Judge Death: The Fall of Deadworld

2000AD excels at bringing grotesque, fantastical creatures to life – there’s an incredible talent with the writers and artists who bring nightmarish visions to life in bold, visceral styles.  Judge Death is famous for being one of the reoccurring, key antagonists encountered by Judge Dredd and his fellow Judges in the Mega City One – notably Judge Anderson during it’s ongoing forty year run.

This compilation brings together the strips from the various progs (issues) between 1973 – 1949.  It’s narrative explains how Judge Death and his cohorts take over their version of Earth, a parallel version of Mega City One.  Researching the origins of charismatic evil antagonists often leads to a captivating and revealing narrative – this is exactly the result of this collection.

Writer Kek-w and artist Dave Kendall take the scant references woven through the many Dredd strips featuring the Dark Judges and creates a backstory filled with horror and heroism.  We begin with the death of the Bees, when contemplating how to begin such an apocalyptic narrative, Dave suggested that the death of every world begins with Bees disappearing or dying and so the first panel depicts a blight, a terminal sickness infesting the world, a rotting planet and a struggle for survival.

These glimpses of Deadworld before the rise of The Dark Judges give us an never seen before perspective on the backstory of universe that Judge Anderson visits in it’s future, her boots crunching under a carpet of bones and skulls having been tricked into releasing him.  It’s established that the Street Judges of Deadworld are far more ruthless than their Mega City counterparts, Kendall builds a realistic depiction of a world of escalating violence and madness which builds to a crescendo of death on a grand scale.

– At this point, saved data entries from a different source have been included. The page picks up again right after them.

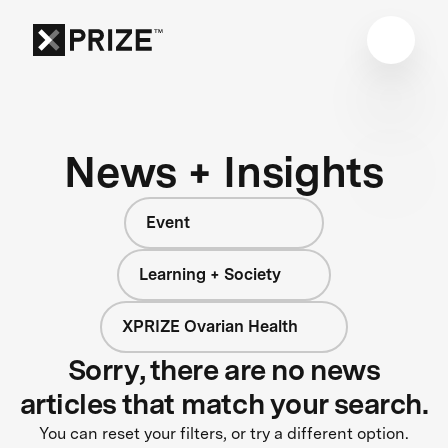
News + Insights
Event
Learning + Society
XPRIZE Ovarian Health
Sorry, there are no news
articles that match your search.
You can reset your filters, or try a different option.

The Tainted storyline follows a renegade Street Judge – Fairfax who is evading his fellow Judges – who appear to be acting quite strangely, under the influence of the proclaimed new Chief Judge Sidney De’ath, joining a family trying to escape from the increasing horror which is overtaking their world.  Through this journey we are pulled into a conspiracy which is infecting the planet and allowing the Dark Judges and their psychic sisters to posses the populace.

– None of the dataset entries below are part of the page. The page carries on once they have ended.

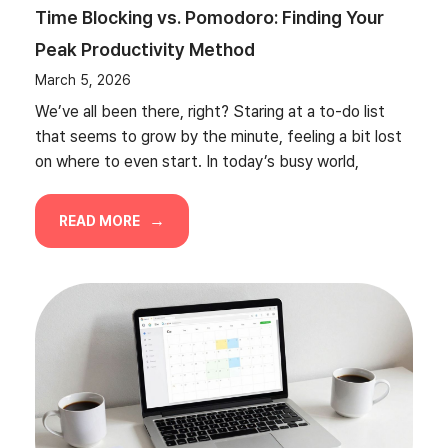
Time Blocking vs. Pomodoro: Finding Your
Peak Productivity Method
March 5, 2026
We’ve all been there, right? Staring at a to-do list
that seems to grow by the minute, feeling a bit lost
on where to even start. In today’s busy world,
READ MORE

 The writing is compelling and breathtakingly horrific as the events continue to unfold in a terrible inevitability but it’s the artwork which really grabs the readers attention.  It’s this gruesome and atmospheric illustrative work which made this series of comic strips a hit of 2016.  It’s incredibly detailed and gives a dark dreamlike quality which is viscerally putrid and his redesigned versions of the Dark Judges are realistically twisted aberrations of their Mega City One counterparts.

Throughout these stories there’s the trademark dark humour of 2000AD subtly mixed with social commentary, the absurdity of the Dark Judges trademark quip “The crime is life, the sentence is death” is the central theme of the narrative and although absurd, is recognised as the natural progression of an increasingly violent and non-empathetic Justice Department.  There’s a sense of the familiar zombie apocalypse theme pervading through the series and one semi-rotting converted Street Judge proclaims ominously that “Everything is a Crime Now”.  With that uttered sentence we can see how close to this statement Dredd’s rigid philosophy could take him.

This is a Spoiler-Free review and as such I don’t want to get into too much depth regarding the specifics of the narratives in the compilation, but be assured that this is a collection of the most compelling and atmospheric and deeply horrific pieces of 2000AD story telling in the last ten years.